Multi-Person 3D Pose Estimation from Multi-View Uncalibrated Depth Cameras

Yu-Jhe Li,Yan Xu,Rawal Khirodkar,Jinhyung Park,Kris Kitani
2024-01-28
Abstract:We tackle the task of multi-view, multi-person 3D human pose estimation from a limited number of uncalibrated depth cameras. Recently, many approaches have been proposed for 3D human pose estimation from multi-view RGB cameras. However, these works (1) assume the number of RGB camera views is large enough for 3D reconstruction, (2) the cameras are calibrated, and (3) rely on ground truth 3D poses for training their regression model. In this work, we propose to leverage sparse, uncalibrated depth cameras providing RGBD video streams for 3D human pose estimation. We present a simple pipeline for Multi-View Depth Human Pose Estimation (MVD-HPE) for jointly predicting the camera poses and 3D human poses without training a deep 3D human pose regression model. This framework utilizes 3D Re-ID appearance features from RGBD images to formulate more accurate correspondences (for deriving camera positions) compared to using RGB-only features. We further propose (1) depth-guided camera-pose estimation by leveraging 3D rigid transformations as guidance and (2) depth-constrained 3D human pose estimation by utilizing depth-projected 3D points as an alternative objective for optimization. In order to evaluate our proposed pipeline, we collect three video sets of RGBD videos recorded from multiple sparse-view depth cameras and ground truth 3D poses are manually annotated. Experiments show that our proposed method outperforms the current 3D human pose regression-free pipelines in terms of both camera pose estimation and 3D human pose estimation.
Computer Vision and Pattern Recognition
What problem does this paper attempt to address?

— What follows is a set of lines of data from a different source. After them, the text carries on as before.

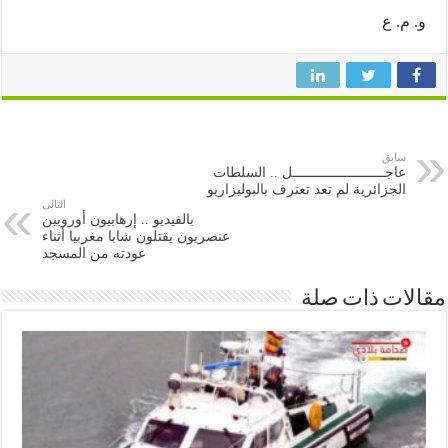
م. ع
سابق
عاجـــــــــــــــــــــــل .. السلطات
الجزائرية لم تعد تعترف بالبوليزاريو
التالى
بالفيديو .. إرهابيون أوروبين
عنصريون يقتلون شابا مغربيا أثناء
عودته من المسجد
ات ذات صلة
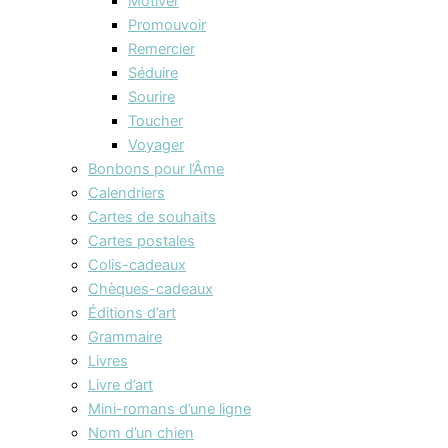
Motiver
Promouvoir
Remercier
Séduire
Sourire
Toucher
Voyager
Bonbons pour l’Âme
Calendriers
Cartes de souhaits
Cartes postales
Colis-cadeaux
Chèques-cadeaux
Éditions d’art
Grammaire
Livres
Livre d’art
Mini-romans d’une ligne
Nom d’un chien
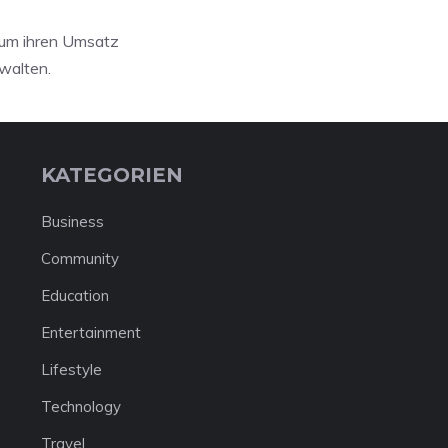
 um ihren Umsatz
rwalten.
KATEGORIEN
Business
Community
Education
Entertainment
Lifestyle
Technology
Travel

### What problem does this paper attempt to solve? This paper aims to address the problem of multi-view, multi-person 3D human pose estimation, particularly using a small number of uncalibrated depth cameras. Specifically, existing methods have the following limitations: 1. Assume a sufficient number of RGB cameras for 3D reconstruction. 2. Assume cameras are already calibrated. 3. Require real 3D pose data to train regression models. To solve these issues, the authors propose a new method—Multi-View Depth Human Pose Estimation (MVD-HPE), which does not require training a complex 3D human pose regression model. By using depth information from RGBD images, MVD-HPE can more accurately establish cross-view correspondences and simultaneously predict both camera poses and 3D human poses. ### Main Contributions 1. **Propose a simple regression-free method**: MVD-HPE uses a small number of uncalibrated depth cameras for 3D human pose estimation. 2. **Introduce a depth-guided minimization objective**: For more accurate estimation of camera poses. 3. **Introduce a depth-constrained triangulation algorithm**: For accurate human pose reconstruction using constraints from 3D point clouds. 4. **Experimental validation**: Demonstrates the superior performance of MVD-HPE in camera pose estimation and 3D human pose estimation on collected datasets.